WHAT IS BEING ASKED: Give back the line that contains "苗栗縣婦女福利服務資源整合平台" and every following line, exactly as they appear, through the end of the data.

SUPPLIED DATA:
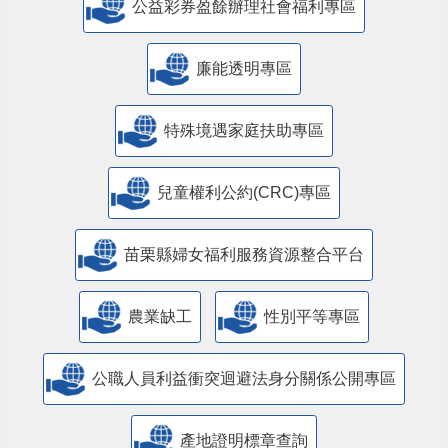
公益彩券盈餘辦理社會福利專區
廉能透明專區
特殊境遇家庭扶助專區
兒童權利公約(CRC)專區
苗栗縣婦女福利服務資源整合平台
農業缺工
性別平等專區
公職人員利益衝突迴避法身分關係公開專區
產地證明標章查詢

ANSWER TO THE EXERCISE:
苗栗縣婦女福利服務資源整合平台
農業缺工
性別平等專區
公職人員利益衝突迴避法身分關係公開專區
產地證明標章查詢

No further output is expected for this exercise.